Just for the hell of it. It might be worth while for anyone (that is interested) to consider the perceived value of
membership plan vs the price. While unlimited subscriptions for IBA's might seem too aggressive for your/the market, the ability to control the
marketing campaign might be well within your right. For instance, someone that has an IBA and it's directly competing with a tunnel just down the street could consider placing a restriction on the
membership and changing the narrative to the customer.
BECOME A MEMBER
SAVE 80%
Receive 6 washes a month for 'x' price...etc
This narrative controls abuse and tells the customer they are getting a staggering deal. Of course, the concept of the multiplier should first include your costs of:
wash equipment, amortization of said equipment 6-12 years?, heat (if a variable), pit/cleaning removal, maintenance, water, chemical, electricity, cost or pay tellers or software solutions like
Apps for
memberships,
marketing budgets, land fees, property taxes, building fees, claims and damages (I realize I'm starting to talk to the people that are new to carwash lol),
marketing budgets...etc
Take those historic costs and divide your packages by volume, factor in your pricing per wash and utilize a common ticket price for
memberships, divide it all out and you'll actually really close to seeing how lucrative this model actually is. And if you're really really good, take John's advice above, identity your unique customer base, let's say it's the 15%, try to convert that group via your
marketing campaigns. All while factoring that the abuse can be controlled at let's say 6 per month and let's pretend EVERYONE will abuse all 6 washes. Here's an idea of what that would look like:
19,446 washes means 2,917 potential customers - if you could convert half (25%) Leaves 729 subscribers but all of them are coming 6 times a month, that wouldn't happen either but I like erring on the side of caution.

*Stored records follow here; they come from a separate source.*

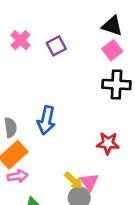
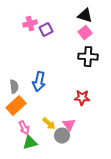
pink cross: (20, 40) -> (30, 24), moved, turned 32
pink arrow: (18, 176) -> (24, 128), moved, turned 72
yellow arrow: (73, 181) -> (49, 124), moved

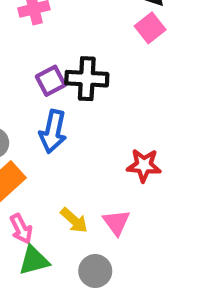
purple square: (46, 30) -> (51, 81), moved
black cross: (88, 57) -> (87, 79), moved
gray circle: (62, 136) -> (95, 271), moved

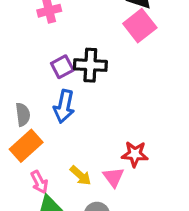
pink square: (150, 28) -> (140, 26), size x1.4
red star: (144, 165) -> (135, 154), moved

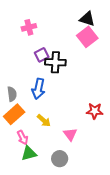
purple square: (62, 67) -> (42, 55), moved
red star: (135, 154) -> (95, 111), moved
yellow arrow: (80, 175) -> (44, 121), moved

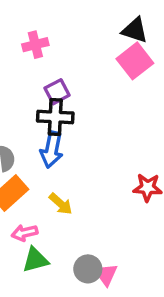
black cross: (55, 62) -> (55, 117), moved
pink triangle: (70, 134) -> (106, 274), moved
pink arrow: (23, 137) -> (25, 233), turned 104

Each wash package price; sub price:
A)9.99; $19.99
B)10.99; 22.99
C) 12.99; 26.99
D)14.99; 29.99
equipment is $750 amortized over 12 years - maintenance at 7k, pit removal at 4k, heating at 5k...etc water chemicals and elec all at roughly 2bucks per wash/ Appropriately I've divided all of the figures above include my budgets at full cap ex and op ex by the wash count per package... i.e., 4,853 package A); 1352 package B); 5,587 package C); 7654 package D) and then split this historic data into my assumptions of the conversion above, now including forfeited costs for people that will no longer purchase single washes and vacuumed them out of my potential earnings. Here's the split:
A) 10%
B) 25%
C)15%
D)50%
In a full year stagnating at the 729 members from beginning to end, I've profited 42,569K. My gross margins would seem too positive to share, so instead, this pragmatic approach tells me a little more of the story.